В течение этого вечера, следующей ночи и утра 28 октября военно-революционный комитет пережил тревожные часы. Помещение Совета опустело: в нем остались только лица, непосредственно связанные с текущей работой. С уходящими в районы прощались, точно навсегда. Настроение оставшихся приближалось к паническому. «Начался поток тревожных вестей, — вспоминает большевичка П. Виноградская. — Доносили, что наших теснят, юнкера окружают Совет. Связь с районами определенно порывается. Как бы в подтверждение этих ошеломляющих донесений, во всех переулках, прилегающих к Совету со стороны Б. Никитской, начали показываться юнкера. Неприятельская артиллерия то и дело стала попадать в здание Совета. Нам отвечать было нечем: артиллерия к нам еще не пришла. Приток донесений из районов прекратился, и с часу на час можно было ждать, что мы очутимся в мешке, окруженные со всех сторон и отрезанные от внешнего мира. Этот момент надо считать самым тревожным, самым тяжелым на всем протяжении октябрьских дней».
Утром 28 октября в Кремле были получены сведения, что вся Москва в руках Рябцова, гарнизон сдался и обезоружен, заняты почта, телеграф и все вокзалы. По телефону Рябцов подтвердил эти сведения: «Все войска разоружены мной, я требую немедленного безусловного подчинения, требую немедленной сдачи Кремля». Подавленный этими сообщениями большевистский комендант Кремля Берзин «решил подчиниться приказу и сдать Кремль, чтобы спасти солдат от расстрела». Солдаты не хотели сдаваться: «Нам все равно погибать», но уступили необходимости и разоружились.
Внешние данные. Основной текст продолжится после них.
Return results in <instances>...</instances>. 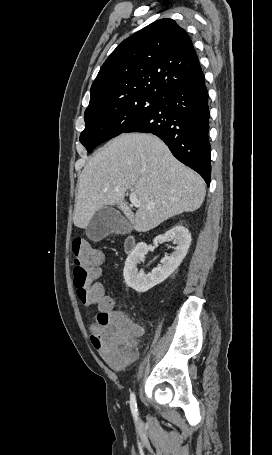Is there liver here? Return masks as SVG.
Wrapping results in <instances>:
<instances>
[{"instance_id": "liver-1", "label": "liver", "mask_w": 272, "mask_h": 455, "mask_svg": "<svg viewBox=\"0 0 272 455\" xmlns=\"http://www.w3.org/2000/svg\"><path fill=\"white\" fill-rule=\"evenodd\" d=\"M128 191L141 203L135 214L124 203ZM205 193L201 177L158 137L124 133L95 153L79 175L73 221L87 228L101 208L117 205L131 228L147 232L173 216L199 209Z\"/></svg>"}]
</instances>
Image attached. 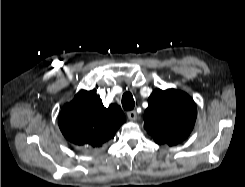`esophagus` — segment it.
<instances>
[{
    "label": "esophagus",
    "mask_w": 245,
    "mask_h": 187,
    "mask_svg": "<svg viewBox=\"0 0 245 187\" xmlns=\"http://www.w3.org/2000/svg\"><path fill=\"white\" fill-rule=\"evenodd\" d=\"M127 116L130 120H136L137 119V113L135 110L128 111Z\"/></svg>",
    "instance_id": "obj_1"
}]
</instances>
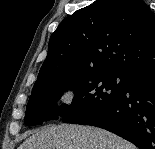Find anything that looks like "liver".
Listing matches in <instances>:
<instances>
[{
  "label": "liver",
  "mask_w": 155,
  "mask_h": 149,
  "mask_svg": "<svg viewBox=\"0 0 155 149\" xmlns=\"http://www.w3.org/2000/svg\"><path fill=\"white\" fill-rule=\"evenodd\" d=\"M18 149H136V146L103 129L61 124L41 129Z\"/></svg>",
  "instance_id": "1"
}]
</instances>
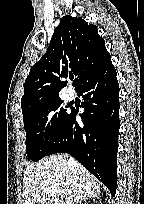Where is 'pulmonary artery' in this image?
Here are the masks:
<instances>
[{"label": "pulmonary artery", "instance_id": "e3ab8cb5", "mask_svg": "<svg viewBox=\"0 0 144 204\" xmlns=\"http://www.w3.org/2000/svg\"><path fill=\"white\" fill-rule=\"evenodd\" d=\"M66 98H67L68 100H71V99L73 98V93H72L71 91H68V92L66 93Z\"/></svg>", "mask_w": 144, "mask_h": 204}]
</instances>
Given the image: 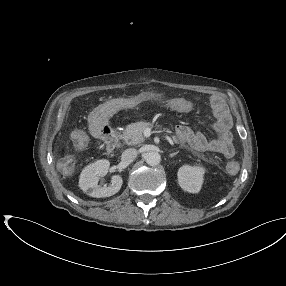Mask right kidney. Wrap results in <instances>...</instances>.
I'll return each instance as SVG.
<instances>
[{
	"label": "right kidney",
	"mask_w": 286,
	"mask_h": 286,
	"mask_svg": "<svg viewBox=\"0 0 286 286\" xmlns=\"http://www.w3.org/2000/svg\"><path fill=\"white\" fill-rule=\"evenodd\" d=\"M109 167L110 163L105 159L98 160L86 166L80 174L79 187L87 195L96 198L110 197L116 194L123 184L121 176H112L109 186L100 187L98 185L100 177H104L108 173Z\"/></svg>",
	"instance_id": "ca27d5eb"
}]
</instances>
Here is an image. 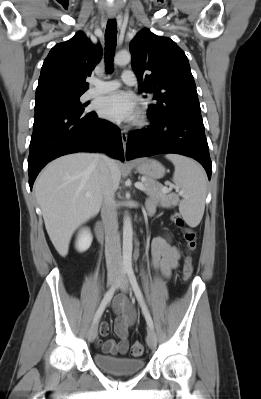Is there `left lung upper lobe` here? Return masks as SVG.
Masks as SVG:
<instances>
[{
    "label": "left lung upper lobe",
    "instance_id": "obj_1",
    "mask_svg": "<svg viewBox=\"0 0 261 399\" xmlns=\"http://www.w3.org/2000/svg\"><path fill=\"white\" fill-rule=\"evenodd\" d=\"M139 92L152 93L151 115L166 118L183 110H200L188 58L170 38L143 29L130 43Z\"/></svg>",
    "mask_w": 261,
    "mask_h": 399
}]
</instances>
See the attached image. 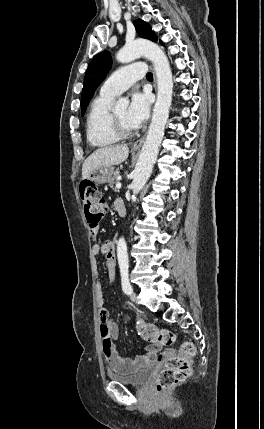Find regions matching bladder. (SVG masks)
Returning a JSON list of instances; mask_svg holds the SVG:
<instances>
[{
	"label": "bladder",
	"instance_id": "bladder-1",
	"mask_svg": "<svg viewBox=\"0 0 264 429\" xmlns=\"http://www.w3.org/2000/svg\"><path fill=\"white\" fill-rule=\"evenodd\" d=\"M154 373L155 367L149 366L127 374L108 372L107 376L112 381L119 382L125 385H131L134 387H139L146 384L153 377Z\"/></svg>",
	"mask_w": 264,
	"mask_h": 429
}]
</instances>
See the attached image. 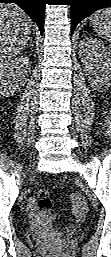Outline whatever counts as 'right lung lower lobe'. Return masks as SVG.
<instances>
[{"instance_id":"98d812e1","label":"right lung lower lobe","mask_w":111,"mask_h":257,"mask_svg":"<svg viewBox=\"0 0 111 257\" xmlns=\"http://www.w3.org/2000/svg\"><path fill=\"white\" fill-rule=\"evenodd\" d=\"M0 3H15L19 5L38 25L40 33L43 34L46 0H0Z\"/></svg>"}]
</instances>
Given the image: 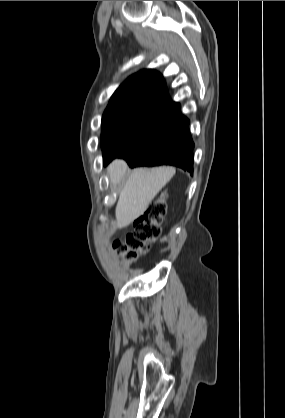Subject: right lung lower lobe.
<instances>
[{"label":"right lung lower lobe","mask_w":285,"mask_h":418,"mask_svg":"<svg viewBox=\"0 0 285 418\" xmlns=\"http://www.w3.org/2000/svg\"><path fill=\"white\" fill-rule=\"evenodd\" d=\"M193 148L189 120L178 109L134 146L118 156L103 159V164L118 157L130 167L173 165L193 172Z\"/></svg>","instance_id":"1"}]
</instances>
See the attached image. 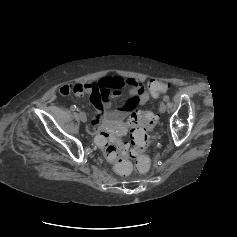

Офицеры и юнкера вошли в Кремль, арестовали Берзина и членов большевистского комитета. Последовали расстрелы солдат арсенала.
Юнкера наступали и в других местах Москвы. «Весь центр города, — вспоминает большевик М. Ольминский, — кроме части Тверской улицы, был в руках юнкеров, в их руках вокзалы, трамвайная электрическая станция, телефон (кроме Замоскворецкого), военно-революционный комитет сразу оказался почти отрезанным от районов, и районы, плохо связанные между собой, вынесли на своих плечах всю тяжесть борьбы, не зная, что делается в центре. Отрезанность центра от районов (связь кое-как поддерживалась только через Страстную площадь) подвергала его ежеминутной опасности разгрома. Юнкерские броневики появились на самой Советской площади. Бывали моменты, когда казалось, что центру только и остается, что бежать. Это сильно отражалось на настроении членов военно-революционного комитета, делало их склонными к переговорам о перемирии и уступкам. Совсем иное настроение наблюдалось в районах».
Однако и в рядах победителей данной минуты настроение было далеко не радужное. Состав военной молодежи, собравшейся в Александровском училище, юнкеров, прапорщиков, студентов, мобилизованных интеллигентов был отборный и очень твердо настроенный. Но единства настроения и здесь не было. Вначале эта молодежь с ужасом смотрела на перспективу участвовать в гражданской войне. Иначе настроена была группа правого офицерства, с самого начала примкнувшая к защитникам Москвы. Но этим правым демократически настроенная молодежь не доверялась и побаивалась их влияния на себя. С другой стороны, не удовлетворяла этой молодежи и «педанчески-государственная» позиция Комитета безопасности, не желавшего непосредственно руководить борьбой и ссылавшегося на командующего округом. А командующий округом Рябцов страшно боялся сделать какой-либо шаг, за который его мог бы впоследствии привлечь к ответственности какой-нибудь орган «революционной демократии». Он оказался крайним неврастеником, бесконечно говорившим, когда надо было действовать, абсолютно не способным распоряжаться, не сумевшим запасти вовремя ни продовольствия, ни снарядов. Молодежь еще менее доверяла Рябцову, чем Комитету безопасности, обвиняя его в намеренной дезорганизации обороны и в контактах с большевиками. На комитет негодовали, что он не хочет сменить Рябцова надежным военным руководителем (в руководители, между прочим, предлагал себя Брусилов). Но комитет, как мы видели, принципиально избегал распорядительных действий, опасался офицерства правого настроения и, наконец, считал неудобным менять командование в разгар борьбы.